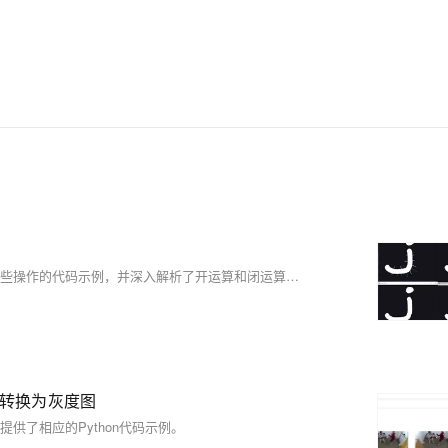
这篇文章介绍了图像腐蚀和膨胀的原理、作用以及使用OpenCV实现这些操作的代码示例，并深入解析了开运算和闭运算的概念及其在图像形态学处理中的应用。
部转换为灰度图
供了相应的Python代码示例。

----

Without the pictures, print the whole listing exactly as given.

这篇文章介绍了图像腐蚀和膨胀的原理、作用以及使用OpenCV实现这些操作的代码示例，并深入解析了开运算和闭运算的概念及其在图像形态学处理中的应用。
部转换为灰度图
供了相应的Python代码示例。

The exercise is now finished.